By Will Vandervort.
By Will Vandervort
When a couple of his former players called him and asked if they could buy him lunch, Danny Ford knew something wasn’t right.
“If they called me and said, ‘Hey, will you buy me lunch, I can understand that,” the former Clemson head coach said with a chuckle. “But they called me and said they wanted to feed me lunch. I knew then something was up.”
So Ford met with the two players, who played on the 1981 team, at the ESSO Club in Clemson. This was summer prior to the team’s induction into the Ring of Honor in 2011. They wanted to know if he would allow them to put his name with the 1981 team in the Ringer of Honor.
“I told them I did not think that I will and I don’t know if I want to,” Ford said. “They told me that if I do it, then it was going to be a Clemson policy from here on out if I did it for any Clemson team that has or will win a national championship. The coach’s name will always go underneath it.
“That’s the reason why I agreed to do it.”
Ford was fine with idea, though he believes his name does not need to be in the Ring of Honor to begin with. Now Ford’s name will stand alone in Memorial Stadium’s Ring of Honor when Clemson officially honors the former head coach with an induction ceremony next Saturday in conjunction with the Georgia game to kick off the 2013 football season.
Ford joins the likes of Clemson football greats such as Frank Howard, Jeff Davis, Jerry Butler, Fred Cone, Steve Fuller, Terry Kinard, Banks McFadden and longtime sports information director Bob Bradley in the Ring of Honor as well as the 1981 team.

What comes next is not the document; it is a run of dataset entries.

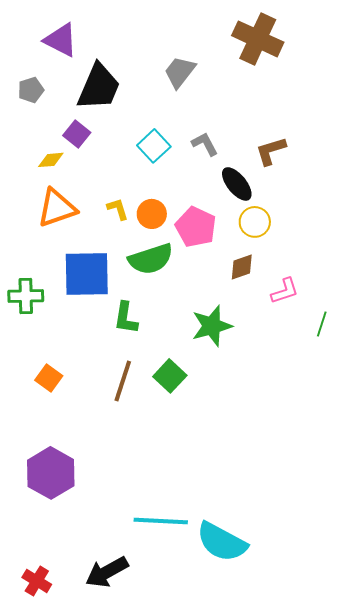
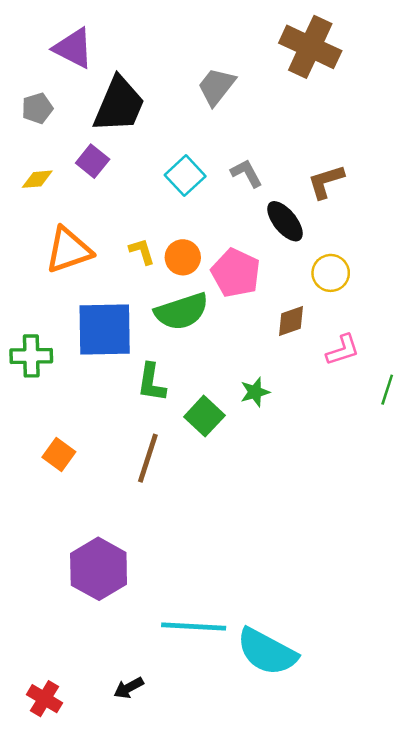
yellow diamond: (51, 160) -> (37, 179), moved
yellow circle: (255, 222) -> (331, 273), moved
green star: (212, 326) -> (255, 392), size x0.6
green square: (170, 376) -> (204, 416), moved
purple hexagon: (51, 473) -> (99, 569), moved
black arrow: (107, 572) -> (129, 688), size x0.6

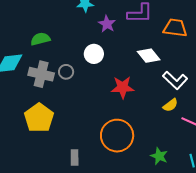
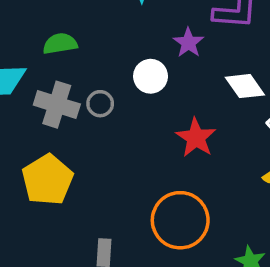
purple star: (107, 24) -> (188, 43), moved
red star: (123, 87) -> (196, 138), turned 30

“There are some awful good names in there,” Ford said. “I’m just a little different. Coaches should not be in there. I’m not going to worry about it because I’m going to be dead, gone and in the grave someday, but whose name are they going to take off first when they fill it up?
“There is no way with a history like Clemson, as long as they play football, that it can’t fill up. What are they going to do then?”
Joking aside, Ford says it never bothered him he was not in the Ring of Honor. He knows his former players were upset by it, and of course many of Clemson’s fans, but it truly was a non-issue to him.
“I have always thought, and I still do, that coaches are less of a factor in something like that than the players and the team,” he said.
But there is one thing that makes Ford happy that it is going to happen.
“I think some of the other players that were not on the 1981 team, felt neglected about that,” he said. “I would think with Coach Howard’s name up there that any of the thirty nine teams he coached, they feel like they were a part of that.
“The situation I had because I was on the ’81 team, guys were thinking, ‘Well, I played on the ’79 team and went through Hell and the same practices and he was our coach, too.’ So now, maybe that ’79-’89, or whatever it was, will say, ‘I may not have played a down, but I was a part of it’ or ‘I played every down and I was part of it’ or ‘I’m the reason he is up there to begin with because I made this catch or did this.’
“If it makes them happy, then so be it. It has been a big-to-do about a lot of nothing to me. It really has because it has never bothered me. People might say it should have been done a long time ago and some people might say it should not be done anyway or he is already up there so why worry about it, but I never spent a day worrying about it.
“I used to love to kid Coach Howard when we were on a pretty good roll. I would tell him they are going to take your name off that field. He would just grumble.”